As described above, in the treatment agent of the present invention, ultrafine metal particles, a fixing agent composed of an organic compound containing a metal for fixing the ultrafine metal particles to a layer to be plated, a membrane reinforcing agent,
It is composed of an organic solvent, and by approximating the respective thermal decomposition temperatures of the above-mentioned fixative and membrane reinforcing agent, the reaction rates of the fixative and membrane reinforcing agent are matched at the time of firing to generate the fixative and membrane reinforcing agent. It has the effect of forming a strong treatment layer in which the respective metal oxides are bonded, and the ultrafine metal particles of the treatment layer serve as nuclei to deposit metal ions and form a strongly adhered plating film. Further, the viscosity adjusting material maintains the viscosity of the treating agent at an appropriate level to maintain good handling during screen printing.

Claims (5)

[Claims] 1. A surface treatment agent for a base material used when a metal film is attached to the surface of the base material, which comprises Au, Pt, Pd, R.

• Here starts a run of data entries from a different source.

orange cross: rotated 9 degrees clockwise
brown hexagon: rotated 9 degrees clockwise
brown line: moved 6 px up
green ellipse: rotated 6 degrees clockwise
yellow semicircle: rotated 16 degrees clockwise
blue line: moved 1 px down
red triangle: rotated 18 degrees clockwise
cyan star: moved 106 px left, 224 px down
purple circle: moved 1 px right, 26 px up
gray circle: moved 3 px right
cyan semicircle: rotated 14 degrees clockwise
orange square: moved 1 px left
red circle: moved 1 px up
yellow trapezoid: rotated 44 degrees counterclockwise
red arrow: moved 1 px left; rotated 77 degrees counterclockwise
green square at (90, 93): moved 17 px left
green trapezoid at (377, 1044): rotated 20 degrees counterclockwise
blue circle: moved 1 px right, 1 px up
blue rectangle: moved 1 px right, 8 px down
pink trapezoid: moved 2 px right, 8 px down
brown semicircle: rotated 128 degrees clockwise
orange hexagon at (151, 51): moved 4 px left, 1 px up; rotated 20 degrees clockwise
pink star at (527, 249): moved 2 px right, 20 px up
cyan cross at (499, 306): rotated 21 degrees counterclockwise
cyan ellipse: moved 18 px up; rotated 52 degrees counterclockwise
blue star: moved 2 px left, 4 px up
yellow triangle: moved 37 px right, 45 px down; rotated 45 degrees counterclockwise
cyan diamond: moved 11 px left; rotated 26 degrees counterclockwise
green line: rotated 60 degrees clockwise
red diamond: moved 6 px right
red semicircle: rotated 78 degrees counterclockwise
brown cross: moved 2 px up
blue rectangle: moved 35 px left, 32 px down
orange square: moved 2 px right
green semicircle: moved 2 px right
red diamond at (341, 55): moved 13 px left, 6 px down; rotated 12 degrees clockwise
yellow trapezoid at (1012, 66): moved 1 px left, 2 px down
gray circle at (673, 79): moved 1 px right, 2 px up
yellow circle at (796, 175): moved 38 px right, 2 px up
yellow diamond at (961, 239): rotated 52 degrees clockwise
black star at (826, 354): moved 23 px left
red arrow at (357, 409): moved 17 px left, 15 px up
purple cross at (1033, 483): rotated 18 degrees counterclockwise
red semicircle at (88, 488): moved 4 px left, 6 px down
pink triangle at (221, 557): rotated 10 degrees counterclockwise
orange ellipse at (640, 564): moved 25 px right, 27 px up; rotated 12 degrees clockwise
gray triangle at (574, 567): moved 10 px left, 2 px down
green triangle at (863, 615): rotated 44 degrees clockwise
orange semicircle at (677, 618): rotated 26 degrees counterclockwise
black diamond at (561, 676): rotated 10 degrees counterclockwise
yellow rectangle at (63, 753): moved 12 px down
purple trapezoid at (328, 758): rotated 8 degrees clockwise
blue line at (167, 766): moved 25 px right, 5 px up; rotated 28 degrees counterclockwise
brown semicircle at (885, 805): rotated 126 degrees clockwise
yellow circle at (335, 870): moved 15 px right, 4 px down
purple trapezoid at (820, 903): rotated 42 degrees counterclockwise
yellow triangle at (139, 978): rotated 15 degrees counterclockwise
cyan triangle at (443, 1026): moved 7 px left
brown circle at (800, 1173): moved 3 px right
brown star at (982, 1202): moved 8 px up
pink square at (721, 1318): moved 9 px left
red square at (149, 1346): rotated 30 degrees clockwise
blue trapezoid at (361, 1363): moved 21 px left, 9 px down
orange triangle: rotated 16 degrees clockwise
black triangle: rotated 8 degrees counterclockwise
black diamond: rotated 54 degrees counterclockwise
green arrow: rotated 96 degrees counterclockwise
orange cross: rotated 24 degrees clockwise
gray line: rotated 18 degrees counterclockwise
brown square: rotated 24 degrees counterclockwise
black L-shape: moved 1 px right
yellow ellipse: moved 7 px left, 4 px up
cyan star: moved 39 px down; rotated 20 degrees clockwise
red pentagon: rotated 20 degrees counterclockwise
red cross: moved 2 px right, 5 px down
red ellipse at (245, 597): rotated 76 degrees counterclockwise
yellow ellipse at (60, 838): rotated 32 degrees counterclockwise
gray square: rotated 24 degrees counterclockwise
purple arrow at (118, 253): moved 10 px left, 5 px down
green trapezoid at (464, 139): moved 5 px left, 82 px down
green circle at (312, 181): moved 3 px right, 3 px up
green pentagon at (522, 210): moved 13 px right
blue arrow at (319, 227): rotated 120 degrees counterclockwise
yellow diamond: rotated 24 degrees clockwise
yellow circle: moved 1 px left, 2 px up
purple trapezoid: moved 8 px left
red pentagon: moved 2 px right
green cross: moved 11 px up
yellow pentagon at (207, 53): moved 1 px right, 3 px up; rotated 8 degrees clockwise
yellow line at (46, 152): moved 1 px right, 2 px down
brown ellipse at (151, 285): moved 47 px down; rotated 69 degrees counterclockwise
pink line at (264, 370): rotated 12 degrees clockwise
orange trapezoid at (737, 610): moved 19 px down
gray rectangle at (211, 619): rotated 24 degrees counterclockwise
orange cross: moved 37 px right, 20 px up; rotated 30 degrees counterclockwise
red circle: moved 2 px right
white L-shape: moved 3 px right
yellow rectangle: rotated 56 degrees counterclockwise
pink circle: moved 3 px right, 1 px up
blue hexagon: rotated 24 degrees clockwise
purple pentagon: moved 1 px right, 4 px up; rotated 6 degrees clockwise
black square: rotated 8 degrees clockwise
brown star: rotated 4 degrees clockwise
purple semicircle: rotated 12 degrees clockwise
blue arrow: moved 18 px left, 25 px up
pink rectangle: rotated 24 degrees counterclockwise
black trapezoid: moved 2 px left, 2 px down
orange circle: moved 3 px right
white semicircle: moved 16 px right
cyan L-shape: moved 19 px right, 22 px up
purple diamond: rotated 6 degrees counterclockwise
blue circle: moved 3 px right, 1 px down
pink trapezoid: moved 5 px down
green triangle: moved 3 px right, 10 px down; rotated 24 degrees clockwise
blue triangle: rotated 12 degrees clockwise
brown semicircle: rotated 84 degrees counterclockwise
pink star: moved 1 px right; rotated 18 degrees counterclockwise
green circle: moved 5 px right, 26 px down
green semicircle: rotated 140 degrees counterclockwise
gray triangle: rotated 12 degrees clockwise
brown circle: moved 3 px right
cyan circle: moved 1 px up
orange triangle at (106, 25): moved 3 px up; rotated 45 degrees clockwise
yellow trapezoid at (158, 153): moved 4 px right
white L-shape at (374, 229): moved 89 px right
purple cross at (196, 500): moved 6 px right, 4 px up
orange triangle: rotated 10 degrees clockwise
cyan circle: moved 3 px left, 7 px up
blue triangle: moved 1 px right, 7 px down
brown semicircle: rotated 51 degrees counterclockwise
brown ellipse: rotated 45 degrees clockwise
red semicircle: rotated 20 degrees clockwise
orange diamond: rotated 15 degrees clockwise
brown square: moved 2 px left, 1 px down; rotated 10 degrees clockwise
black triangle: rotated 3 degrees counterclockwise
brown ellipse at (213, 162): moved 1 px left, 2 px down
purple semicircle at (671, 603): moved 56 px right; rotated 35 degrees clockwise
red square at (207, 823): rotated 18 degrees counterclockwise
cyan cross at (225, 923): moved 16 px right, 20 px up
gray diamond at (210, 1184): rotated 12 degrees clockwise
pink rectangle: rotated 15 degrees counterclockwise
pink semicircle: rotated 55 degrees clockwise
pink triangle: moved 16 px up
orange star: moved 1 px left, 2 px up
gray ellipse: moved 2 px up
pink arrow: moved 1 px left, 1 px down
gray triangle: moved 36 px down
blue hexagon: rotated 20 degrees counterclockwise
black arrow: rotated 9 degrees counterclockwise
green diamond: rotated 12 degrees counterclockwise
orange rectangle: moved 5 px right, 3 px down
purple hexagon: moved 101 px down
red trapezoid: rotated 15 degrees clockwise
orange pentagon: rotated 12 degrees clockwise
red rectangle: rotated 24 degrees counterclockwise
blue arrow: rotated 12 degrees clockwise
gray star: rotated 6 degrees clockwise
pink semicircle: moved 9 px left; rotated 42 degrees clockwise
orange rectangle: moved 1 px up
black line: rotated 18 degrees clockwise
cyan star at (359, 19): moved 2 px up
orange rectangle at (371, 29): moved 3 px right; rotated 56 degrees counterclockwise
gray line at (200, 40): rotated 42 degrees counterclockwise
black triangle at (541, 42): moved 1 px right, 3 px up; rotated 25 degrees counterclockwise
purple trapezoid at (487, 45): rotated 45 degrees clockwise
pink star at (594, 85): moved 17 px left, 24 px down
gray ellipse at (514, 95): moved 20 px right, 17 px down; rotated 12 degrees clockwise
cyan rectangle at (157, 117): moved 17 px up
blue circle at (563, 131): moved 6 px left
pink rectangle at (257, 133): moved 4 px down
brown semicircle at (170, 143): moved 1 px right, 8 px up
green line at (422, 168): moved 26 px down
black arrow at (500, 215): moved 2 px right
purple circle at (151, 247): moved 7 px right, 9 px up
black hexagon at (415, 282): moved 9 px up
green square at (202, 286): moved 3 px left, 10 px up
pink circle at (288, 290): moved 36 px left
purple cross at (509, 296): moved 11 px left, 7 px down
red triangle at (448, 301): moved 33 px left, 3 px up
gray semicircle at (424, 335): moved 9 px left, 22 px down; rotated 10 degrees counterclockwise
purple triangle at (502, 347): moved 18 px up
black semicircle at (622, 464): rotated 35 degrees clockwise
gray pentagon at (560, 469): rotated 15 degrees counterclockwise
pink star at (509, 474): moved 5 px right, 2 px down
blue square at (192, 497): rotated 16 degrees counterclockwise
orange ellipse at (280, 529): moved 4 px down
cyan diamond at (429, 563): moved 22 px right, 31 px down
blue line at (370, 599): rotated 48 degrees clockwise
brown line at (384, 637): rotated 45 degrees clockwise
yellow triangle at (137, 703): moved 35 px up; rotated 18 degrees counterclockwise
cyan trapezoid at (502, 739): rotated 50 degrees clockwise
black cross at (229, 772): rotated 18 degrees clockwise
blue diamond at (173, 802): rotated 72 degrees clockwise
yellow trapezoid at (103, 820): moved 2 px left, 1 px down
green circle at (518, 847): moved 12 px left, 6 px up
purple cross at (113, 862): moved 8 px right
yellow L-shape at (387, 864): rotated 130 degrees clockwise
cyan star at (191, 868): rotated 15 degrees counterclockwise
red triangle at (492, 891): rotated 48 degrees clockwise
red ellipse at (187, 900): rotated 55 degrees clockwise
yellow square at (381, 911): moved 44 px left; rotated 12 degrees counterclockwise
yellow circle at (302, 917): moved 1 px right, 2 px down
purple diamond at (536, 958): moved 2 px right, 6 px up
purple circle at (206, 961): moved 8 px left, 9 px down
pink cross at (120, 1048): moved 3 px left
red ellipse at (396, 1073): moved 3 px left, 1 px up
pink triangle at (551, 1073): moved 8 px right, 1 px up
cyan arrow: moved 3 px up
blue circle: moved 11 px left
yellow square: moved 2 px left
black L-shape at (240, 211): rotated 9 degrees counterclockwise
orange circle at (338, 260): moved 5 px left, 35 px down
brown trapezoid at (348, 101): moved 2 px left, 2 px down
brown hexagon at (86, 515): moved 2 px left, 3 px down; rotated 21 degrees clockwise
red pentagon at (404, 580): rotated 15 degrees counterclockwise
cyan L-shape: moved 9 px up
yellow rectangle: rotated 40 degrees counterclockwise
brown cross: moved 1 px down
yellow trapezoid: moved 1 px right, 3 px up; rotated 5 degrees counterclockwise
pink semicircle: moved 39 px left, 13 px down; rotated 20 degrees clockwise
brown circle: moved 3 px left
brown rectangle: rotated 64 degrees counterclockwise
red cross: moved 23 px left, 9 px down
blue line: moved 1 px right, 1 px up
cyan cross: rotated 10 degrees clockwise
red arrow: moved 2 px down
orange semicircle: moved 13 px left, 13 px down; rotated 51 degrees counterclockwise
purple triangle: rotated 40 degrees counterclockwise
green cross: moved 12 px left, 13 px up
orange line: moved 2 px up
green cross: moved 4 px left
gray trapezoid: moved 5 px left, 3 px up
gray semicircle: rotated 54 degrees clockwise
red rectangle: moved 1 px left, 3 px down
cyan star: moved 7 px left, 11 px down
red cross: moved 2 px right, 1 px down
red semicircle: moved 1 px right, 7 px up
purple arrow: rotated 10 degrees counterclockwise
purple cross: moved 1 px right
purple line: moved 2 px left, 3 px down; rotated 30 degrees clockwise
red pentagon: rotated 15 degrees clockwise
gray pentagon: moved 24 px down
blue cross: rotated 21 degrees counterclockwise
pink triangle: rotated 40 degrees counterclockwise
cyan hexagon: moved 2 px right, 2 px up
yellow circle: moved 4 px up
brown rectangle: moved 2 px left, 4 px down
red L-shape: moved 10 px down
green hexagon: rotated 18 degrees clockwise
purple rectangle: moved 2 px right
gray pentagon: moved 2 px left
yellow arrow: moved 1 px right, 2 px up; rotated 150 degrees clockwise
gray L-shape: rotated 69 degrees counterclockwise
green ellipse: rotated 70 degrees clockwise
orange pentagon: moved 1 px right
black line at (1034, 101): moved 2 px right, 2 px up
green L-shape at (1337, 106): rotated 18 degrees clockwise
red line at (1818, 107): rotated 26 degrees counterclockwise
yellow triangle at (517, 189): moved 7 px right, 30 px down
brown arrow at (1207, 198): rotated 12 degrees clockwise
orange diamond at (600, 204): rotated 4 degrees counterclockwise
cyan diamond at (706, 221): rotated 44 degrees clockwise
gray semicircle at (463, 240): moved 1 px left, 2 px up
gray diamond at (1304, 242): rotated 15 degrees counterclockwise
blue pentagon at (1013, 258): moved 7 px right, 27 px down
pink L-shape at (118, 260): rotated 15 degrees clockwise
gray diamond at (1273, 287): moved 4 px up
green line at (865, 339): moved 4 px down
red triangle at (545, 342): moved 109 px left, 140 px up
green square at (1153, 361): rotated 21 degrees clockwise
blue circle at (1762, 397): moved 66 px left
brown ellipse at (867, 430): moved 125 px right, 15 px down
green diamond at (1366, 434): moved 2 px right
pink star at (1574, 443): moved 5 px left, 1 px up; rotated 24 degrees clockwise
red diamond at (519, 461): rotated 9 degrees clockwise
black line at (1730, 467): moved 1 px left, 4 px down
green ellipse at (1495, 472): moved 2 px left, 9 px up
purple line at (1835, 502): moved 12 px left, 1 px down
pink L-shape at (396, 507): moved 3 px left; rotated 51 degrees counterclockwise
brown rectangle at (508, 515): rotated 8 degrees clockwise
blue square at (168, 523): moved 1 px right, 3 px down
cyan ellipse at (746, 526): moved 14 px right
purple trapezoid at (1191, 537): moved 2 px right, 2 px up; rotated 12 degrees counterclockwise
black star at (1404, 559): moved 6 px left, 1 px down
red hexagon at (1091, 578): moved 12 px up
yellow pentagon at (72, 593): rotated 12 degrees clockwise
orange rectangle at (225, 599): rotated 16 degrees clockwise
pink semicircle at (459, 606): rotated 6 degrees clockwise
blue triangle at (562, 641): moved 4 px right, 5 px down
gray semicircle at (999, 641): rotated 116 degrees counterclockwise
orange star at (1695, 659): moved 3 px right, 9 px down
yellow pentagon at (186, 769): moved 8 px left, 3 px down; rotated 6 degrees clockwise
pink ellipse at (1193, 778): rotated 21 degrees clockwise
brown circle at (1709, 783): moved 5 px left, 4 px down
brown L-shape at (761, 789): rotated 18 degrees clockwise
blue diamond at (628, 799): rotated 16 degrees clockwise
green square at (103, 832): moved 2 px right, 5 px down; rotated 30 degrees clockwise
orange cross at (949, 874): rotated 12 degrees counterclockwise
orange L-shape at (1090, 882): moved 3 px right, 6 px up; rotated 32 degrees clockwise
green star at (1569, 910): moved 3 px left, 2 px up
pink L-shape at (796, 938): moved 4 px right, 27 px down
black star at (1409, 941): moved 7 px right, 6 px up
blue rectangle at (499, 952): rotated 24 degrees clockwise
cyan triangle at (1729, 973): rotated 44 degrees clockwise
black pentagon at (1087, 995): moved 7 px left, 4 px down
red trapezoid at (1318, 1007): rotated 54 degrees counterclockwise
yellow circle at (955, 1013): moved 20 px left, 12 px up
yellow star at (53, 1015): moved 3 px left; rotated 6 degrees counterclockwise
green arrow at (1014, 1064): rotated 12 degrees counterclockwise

At least one kind of ultrafine metal particles selected from h, Ag, and Ni, a fixing agent made of an organic compound containing a metal for fixing the ultrafine metal particles to a layer to be plated, a film reinforcing agent, and an organic solvent, A surface treatment agent for plating, wherein the thermal decomposition temperatures of the fixing agent and the membrane reinforcing agent are approximated to each other. 2. The fixing agent is added in an amount of 0.1 to 10 mol, and the membrane reinforcing agent is added in an amount of 0.01 to 1 mol, based on 1 mol of the metal of the ultrafine metal particles.
The surface treating agent for plating according to claim 1, which is added with 5 mol. 3. The surface treating agent for plating according to claim 1, wherein a viscosity adjusting material made of a polymer material which can be dissolved in an organic solvent is mixed. 4. The surface treating agent for plating according to claim 1, wherein the ultrafine metal particles are previously dispersed independently in a polymer. 5. The surface treating agent for plating according to claim 1, wherein the ultrafine metal particles are previously dispersed independently in an organic solvent.